Saturday, March 19, 2011

The Statesman has a story about a water law ruling by the Idaho Supreme Court. The issue has been percolating for a while, and finally came to a conclusion. Two fish farms have been accusing ground water pumpers, i.e., farmers, of over pumping and taking more water from the aquifer than they're entitled to, diminishing the fish farmers' flow of water below what they're allowed. A while back a curtailment order was issued, which threatened to prevent farmers from pumping water for their crops. They faced loss of an entire season's crop. That was avoided, but the issue remained.

So the fish farmers win, and the ground water pumpers will have to limit the amount of water they pump out of the ground.  Perhaps now this water fight might catch the attention of the legislature.

First, as an aside, this issue kind of embodies classic Republican thinking. Idaho's water rule is, first in time = first in right. In other words, I got mine, you can piss off.  (In fairness, Idaho is not alone with this rule.)  Even though 150 farmers growing crops might produce more for the overall economy than two fish farms (maybe, I dunno), the fish farms have the older claim. This priority is in Idaho's constitution, Article XV, Section 5priority in time shall give superiority of right to the use of such water."  So, we're probably stuck with it.  But, the constitution allows for reasonable regulation.

So, I say, tax the extraction.  Give water users some incentive to conserve, and raise some revenue.  I'd even support some offsetting tax break so that suddenly water users (including homes) aren't paying a bunch more in taxes.  But, the tax would be an incentive to conserve.

I'd also like to see the legislature require municipalities to have a water conservation plan in effect, maybe just requiring homeowners and businesses to water only every other day, or perhaps a system of warnings leading to penalties for homeowners and businesses that over water and allow water to run off the sidewalks and into the storm drain.

I admit that I don't know much about the specifics, but I'd just like to see our legislature start to work on the issue.  Maybe now that the politically powerful farmers are getting hurt, they will.

2 comments:

fortboise said...

Not sure how this is "Republican," really. The idea of staking claims is as old as the hills (since the last invasion, anyway). The idea of taxing the extraction is to squeeze out less economically beneficial uses? Sounds kind of nasty.

If you live out in the country, have a nice well, somebody moves in, drills a deeper well and sucks yours dry, all you care about is whether they're making more money than you are?
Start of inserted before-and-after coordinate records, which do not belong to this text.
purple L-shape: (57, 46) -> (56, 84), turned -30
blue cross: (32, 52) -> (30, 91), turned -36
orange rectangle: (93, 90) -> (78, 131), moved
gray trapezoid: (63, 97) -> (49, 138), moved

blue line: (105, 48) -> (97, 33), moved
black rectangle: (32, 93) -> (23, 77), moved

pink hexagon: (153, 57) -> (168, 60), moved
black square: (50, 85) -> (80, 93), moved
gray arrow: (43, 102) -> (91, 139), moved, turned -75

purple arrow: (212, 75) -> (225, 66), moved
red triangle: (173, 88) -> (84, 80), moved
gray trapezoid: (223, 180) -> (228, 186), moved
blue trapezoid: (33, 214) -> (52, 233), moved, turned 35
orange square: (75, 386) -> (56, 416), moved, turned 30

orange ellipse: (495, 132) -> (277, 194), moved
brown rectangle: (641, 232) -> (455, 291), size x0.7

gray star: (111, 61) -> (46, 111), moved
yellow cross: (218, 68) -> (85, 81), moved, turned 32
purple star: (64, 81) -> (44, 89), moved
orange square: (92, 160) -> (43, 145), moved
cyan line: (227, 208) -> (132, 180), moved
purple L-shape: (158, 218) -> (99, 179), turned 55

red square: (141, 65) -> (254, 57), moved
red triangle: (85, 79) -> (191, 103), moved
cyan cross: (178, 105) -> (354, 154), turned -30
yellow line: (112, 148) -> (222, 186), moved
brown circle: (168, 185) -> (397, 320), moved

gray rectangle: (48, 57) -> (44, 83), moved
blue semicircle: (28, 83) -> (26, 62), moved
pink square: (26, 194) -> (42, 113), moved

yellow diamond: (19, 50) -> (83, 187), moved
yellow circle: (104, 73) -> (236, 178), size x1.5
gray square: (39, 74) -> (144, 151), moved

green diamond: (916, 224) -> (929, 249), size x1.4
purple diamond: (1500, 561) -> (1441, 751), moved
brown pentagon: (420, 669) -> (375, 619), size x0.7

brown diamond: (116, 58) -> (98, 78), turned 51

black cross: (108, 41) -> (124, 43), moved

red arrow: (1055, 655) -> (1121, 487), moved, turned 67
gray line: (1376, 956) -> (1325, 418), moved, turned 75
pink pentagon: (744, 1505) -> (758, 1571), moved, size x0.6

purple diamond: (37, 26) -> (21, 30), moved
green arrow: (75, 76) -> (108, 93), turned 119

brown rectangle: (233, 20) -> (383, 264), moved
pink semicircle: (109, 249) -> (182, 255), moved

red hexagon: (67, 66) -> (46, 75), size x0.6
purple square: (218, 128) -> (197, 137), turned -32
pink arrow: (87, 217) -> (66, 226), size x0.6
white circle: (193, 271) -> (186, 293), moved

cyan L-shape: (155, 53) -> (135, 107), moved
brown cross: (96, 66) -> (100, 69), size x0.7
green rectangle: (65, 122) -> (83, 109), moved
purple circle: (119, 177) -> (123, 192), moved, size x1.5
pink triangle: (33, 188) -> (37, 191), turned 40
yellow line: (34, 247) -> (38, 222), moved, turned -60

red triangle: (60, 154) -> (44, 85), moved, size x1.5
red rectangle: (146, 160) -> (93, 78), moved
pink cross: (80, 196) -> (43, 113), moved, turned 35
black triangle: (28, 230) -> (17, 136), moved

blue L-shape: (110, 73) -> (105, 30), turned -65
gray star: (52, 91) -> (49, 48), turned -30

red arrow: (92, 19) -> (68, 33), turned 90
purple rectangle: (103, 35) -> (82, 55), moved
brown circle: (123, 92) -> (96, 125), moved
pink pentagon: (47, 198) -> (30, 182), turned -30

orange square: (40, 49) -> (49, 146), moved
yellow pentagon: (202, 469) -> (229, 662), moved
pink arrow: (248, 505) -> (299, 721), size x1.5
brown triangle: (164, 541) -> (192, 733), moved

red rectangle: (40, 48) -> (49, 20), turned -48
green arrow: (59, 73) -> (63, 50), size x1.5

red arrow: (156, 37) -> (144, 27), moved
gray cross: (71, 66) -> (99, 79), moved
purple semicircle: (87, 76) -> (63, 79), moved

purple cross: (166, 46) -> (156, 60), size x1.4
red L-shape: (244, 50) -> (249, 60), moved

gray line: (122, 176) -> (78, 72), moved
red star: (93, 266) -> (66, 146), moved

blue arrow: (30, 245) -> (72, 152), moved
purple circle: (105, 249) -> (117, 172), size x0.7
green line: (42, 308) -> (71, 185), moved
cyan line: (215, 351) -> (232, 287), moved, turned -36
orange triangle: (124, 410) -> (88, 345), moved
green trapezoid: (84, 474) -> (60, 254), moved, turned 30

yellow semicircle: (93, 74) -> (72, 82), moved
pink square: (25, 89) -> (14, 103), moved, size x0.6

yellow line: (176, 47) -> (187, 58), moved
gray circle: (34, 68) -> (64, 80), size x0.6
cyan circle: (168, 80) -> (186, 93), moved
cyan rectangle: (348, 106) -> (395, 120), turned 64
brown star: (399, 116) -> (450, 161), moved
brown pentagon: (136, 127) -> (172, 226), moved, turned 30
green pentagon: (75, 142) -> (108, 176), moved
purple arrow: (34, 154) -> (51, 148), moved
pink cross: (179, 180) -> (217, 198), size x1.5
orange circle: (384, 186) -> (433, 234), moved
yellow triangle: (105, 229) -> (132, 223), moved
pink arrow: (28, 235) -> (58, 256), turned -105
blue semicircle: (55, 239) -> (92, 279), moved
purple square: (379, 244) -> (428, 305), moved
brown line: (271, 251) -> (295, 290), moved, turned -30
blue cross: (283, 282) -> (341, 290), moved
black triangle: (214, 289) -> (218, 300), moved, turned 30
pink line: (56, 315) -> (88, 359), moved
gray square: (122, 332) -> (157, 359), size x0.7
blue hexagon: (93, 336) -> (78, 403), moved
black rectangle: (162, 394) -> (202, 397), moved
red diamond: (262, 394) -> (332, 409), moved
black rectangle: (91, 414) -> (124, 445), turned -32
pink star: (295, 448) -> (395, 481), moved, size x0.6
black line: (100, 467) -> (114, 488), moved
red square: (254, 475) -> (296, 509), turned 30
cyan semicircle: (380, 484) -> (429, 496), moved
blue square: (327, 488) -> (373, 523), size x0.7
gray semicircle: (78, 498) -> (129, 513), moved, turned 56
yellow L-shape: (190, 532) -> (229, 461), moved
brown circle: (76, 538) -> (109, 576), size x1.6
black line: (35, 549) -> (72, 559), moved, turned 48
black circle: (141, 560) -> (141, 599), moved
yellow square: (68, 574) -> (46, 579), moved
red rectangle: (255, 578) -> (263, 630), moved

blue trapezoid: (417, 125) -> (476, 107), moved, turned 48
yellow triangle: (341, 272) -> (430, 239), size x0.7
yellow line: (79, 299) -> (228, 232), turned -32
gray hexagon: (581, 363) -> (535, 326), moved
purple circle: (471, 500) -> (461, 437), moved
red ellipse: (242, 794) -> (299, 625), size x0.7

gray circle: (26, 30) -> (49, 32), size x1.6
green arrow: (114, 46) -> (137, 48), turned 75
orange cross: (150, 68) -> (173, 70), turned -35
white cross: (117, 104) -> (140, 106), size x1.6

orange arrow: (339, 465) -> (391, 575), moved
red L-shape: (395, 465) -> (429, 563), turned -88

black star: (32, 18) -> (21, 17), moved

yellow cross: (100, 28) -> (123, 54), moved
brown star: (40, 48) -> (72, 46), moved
No, that doesn't sound like the way I'd want it to be.

alan said...

Wait. What? The concept of "I've got mine, you can suffer" is a Republican concept. Not necessarily 1st in time =1st in right.

Many states prefer "beneficial use" as the way to establish water priority. It makes sense, economically. Your example of a homeowner isn't the way it works, and doesn't really make sense. A wealthy homeowner with a deeper well isn't a more beneficial use. Perhaps a business employing several people might be, but then they'd pay for the rights.